(Dataset entries)
++++

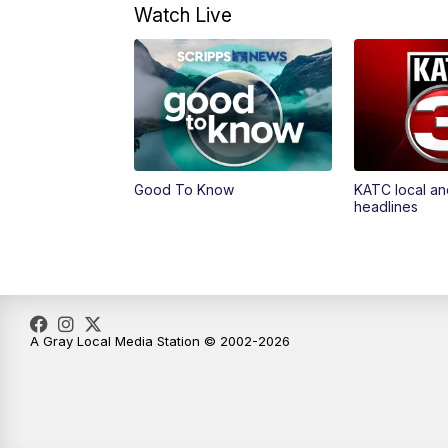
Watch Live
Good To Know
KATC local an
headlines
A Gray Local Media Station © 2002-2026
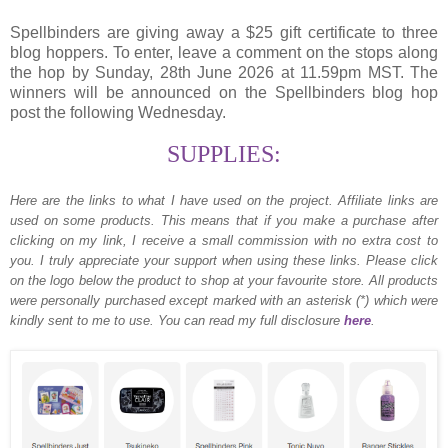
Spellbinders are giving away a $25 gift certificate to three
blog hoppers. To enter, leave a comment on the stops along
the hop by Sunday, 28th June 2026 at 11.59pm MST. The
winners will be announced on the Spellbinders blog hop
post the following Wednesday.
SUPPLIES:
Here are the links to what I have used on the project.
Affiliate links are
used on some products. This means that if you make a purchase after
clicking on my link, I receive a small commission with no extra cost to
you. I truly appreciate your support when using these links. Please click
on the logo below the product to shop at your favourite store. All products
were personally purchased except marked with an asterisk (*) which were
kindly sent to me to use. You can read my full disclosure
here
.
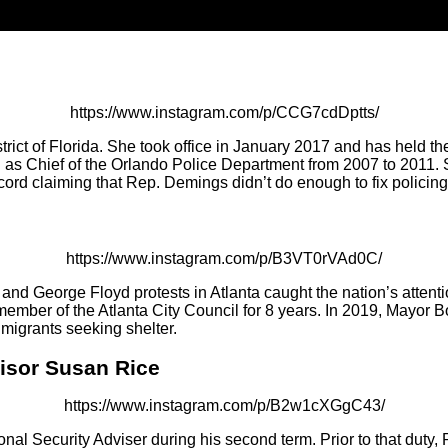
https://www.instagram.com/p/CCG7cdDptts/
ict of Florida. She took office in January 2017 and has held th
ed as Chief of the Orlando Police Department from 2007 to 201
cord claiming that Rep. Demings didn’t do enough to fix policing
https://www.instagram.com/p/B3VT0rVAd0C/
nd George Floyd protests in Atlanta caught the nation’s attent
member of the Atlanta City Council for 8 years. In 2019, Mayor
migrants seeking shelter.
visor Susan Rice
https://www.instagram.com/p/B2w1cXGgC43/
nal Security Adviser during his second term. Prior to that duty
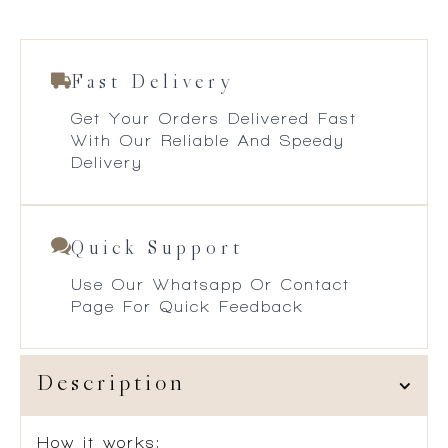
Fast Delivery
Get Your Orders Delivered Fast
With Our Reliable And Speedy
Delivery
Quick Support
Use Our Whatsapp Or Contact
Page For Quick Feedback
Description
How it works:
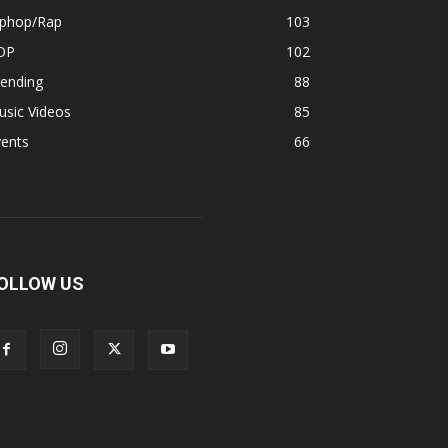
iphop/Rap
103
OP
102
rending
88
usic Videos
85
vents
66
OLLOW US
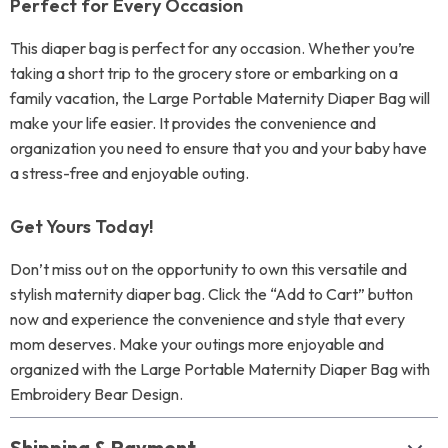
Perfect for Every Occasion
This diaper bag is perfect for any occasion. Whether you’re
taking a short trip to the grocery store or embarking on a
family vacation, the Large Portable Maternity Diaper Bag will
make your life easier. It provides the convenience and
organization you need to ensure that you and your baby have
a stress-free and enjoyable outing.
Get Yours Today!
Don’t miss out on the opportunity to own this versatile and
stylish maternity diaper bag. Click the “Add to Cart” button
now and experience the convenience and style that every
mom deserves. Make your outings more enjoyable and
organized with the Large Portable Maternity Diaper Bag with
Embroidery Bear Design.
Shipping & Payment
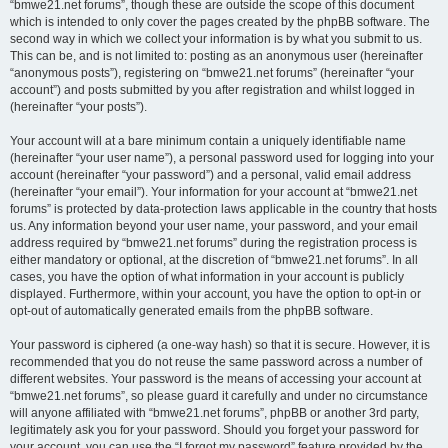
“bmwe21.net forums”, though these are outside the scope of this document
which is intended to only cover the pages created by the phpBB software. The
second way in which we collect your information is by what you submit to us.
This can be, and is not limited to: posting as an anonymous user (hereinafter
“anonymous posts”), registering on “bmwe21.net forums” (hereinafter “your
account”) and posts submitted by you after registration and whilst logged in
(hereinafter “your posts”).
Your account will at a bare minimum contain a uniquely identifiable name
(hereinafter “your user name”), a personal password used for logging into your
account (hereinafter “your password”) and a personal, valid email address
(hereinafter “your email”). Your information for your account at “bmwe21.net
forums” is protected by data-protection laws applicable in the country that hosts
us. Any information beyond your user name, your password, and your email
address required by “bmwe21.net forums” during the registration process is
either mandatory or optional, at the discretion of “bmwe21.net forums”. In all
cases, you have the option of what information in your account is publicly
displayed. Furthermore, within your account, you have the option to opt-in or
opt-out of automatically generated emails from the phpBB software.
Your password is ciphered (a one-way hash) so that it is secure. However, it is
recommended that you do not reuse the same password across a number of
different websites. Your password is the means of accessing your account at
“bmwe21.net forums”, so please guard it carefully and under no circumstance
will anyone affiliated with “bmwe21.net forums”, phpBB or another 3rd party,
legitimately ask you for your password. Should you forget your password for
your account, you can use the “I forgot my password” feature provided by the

++++

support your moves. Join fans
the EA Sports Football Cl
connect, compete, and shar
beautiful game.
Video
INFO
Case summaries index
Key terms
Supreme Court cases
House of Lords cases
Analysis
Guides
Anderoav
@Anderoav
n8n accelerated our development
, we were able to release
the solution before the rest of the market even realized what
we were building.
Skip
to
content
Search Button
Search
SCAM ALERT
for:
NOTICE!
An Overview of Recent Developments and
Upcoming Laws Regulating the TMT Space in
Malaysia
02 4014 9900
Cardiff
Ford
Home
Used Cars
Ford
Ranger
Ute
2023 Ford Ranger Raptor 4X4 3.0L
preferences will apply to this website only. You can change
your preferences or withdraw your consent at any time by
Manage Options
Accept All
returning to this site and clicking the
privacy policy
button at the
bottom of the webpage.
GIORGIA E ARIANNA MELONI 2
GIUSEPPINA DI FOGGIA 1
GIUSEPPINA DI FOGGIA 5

++++

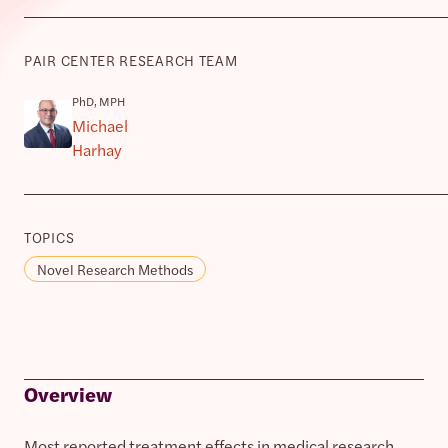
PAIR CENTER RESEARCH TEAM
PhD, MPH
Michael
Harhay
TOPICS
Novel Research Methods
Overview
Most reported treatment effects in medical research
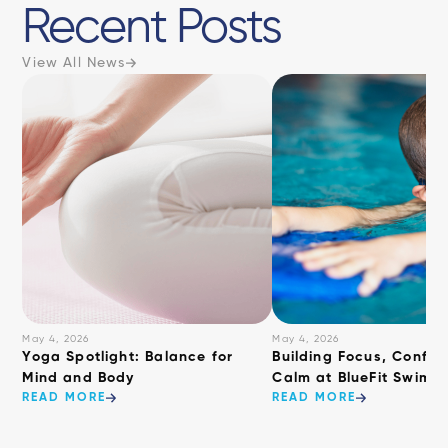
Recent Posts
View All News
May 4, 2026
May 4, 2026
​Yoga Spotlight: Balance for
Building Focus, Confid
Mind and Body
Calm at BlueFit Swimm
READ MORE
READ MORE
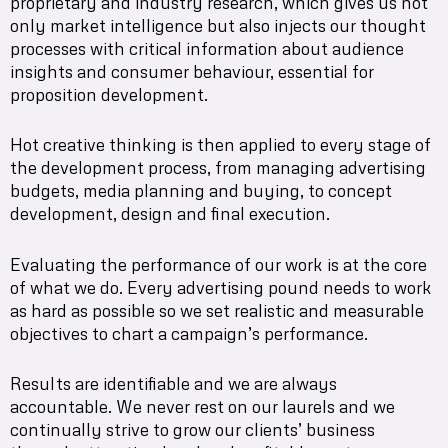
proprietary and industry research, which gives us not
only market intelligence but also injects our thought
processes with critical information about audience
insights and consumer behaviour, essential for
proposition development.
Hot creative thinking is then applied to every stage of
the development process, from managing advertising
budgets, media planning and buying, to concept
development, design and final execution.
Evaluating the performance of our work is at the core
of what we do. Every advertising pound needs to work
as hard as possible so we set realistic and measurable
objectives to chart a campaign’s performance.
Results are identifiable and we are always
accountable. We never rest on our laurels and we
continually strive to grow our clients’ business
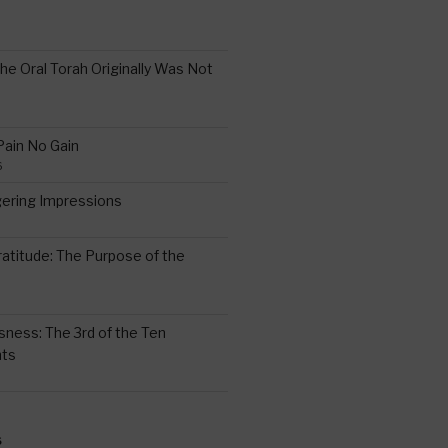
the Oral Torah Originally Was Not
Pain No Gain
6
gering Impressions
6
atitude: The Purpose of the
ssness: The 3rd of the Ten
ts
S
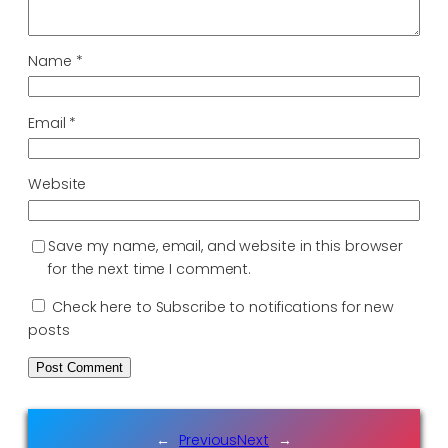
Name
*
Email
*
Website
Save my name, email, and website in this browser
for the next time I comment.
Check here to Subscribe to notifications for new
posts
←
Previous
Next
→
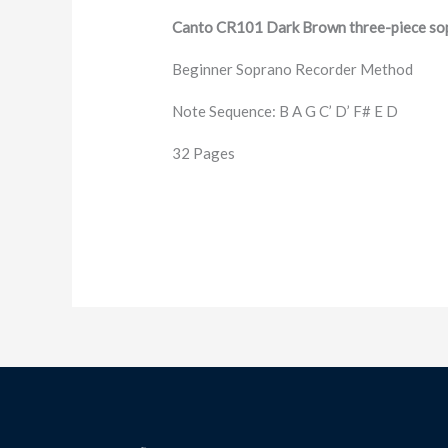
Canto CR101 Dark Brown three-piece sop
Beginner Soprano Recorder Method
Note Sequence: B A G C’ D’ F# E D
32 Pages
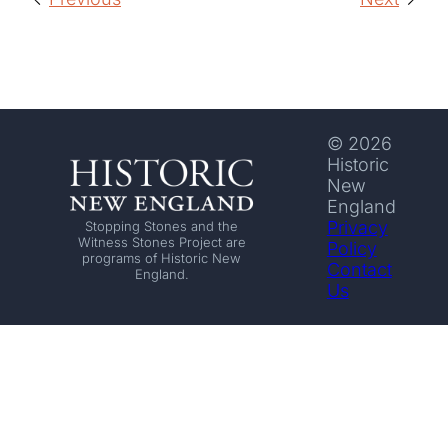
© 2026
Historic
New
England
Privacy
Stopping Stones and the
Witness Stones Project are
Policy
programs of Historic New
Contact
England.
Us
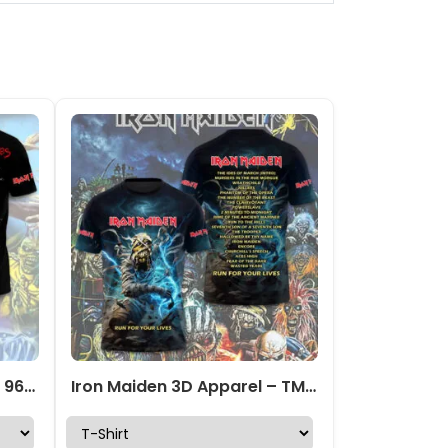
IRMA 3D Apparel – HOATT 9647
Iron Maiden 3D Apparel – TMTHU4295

++++

▶ Exercise instructions
Using the data above, output the line that has "Stopping Stones and the", the line that has "Iron Maiden 3D Apparel – TMTHU4295", and whatever lines fall between, each exactly as it stands and without pictures.

▶ Written response
Stopping Stones and the
Witness Stones Project are
Policy
programs of Historic New
Contact
England.
Us
IRMA 3D Apparel – HOATT 9647
Iron Maiden 3D Apparel – TMTHU4295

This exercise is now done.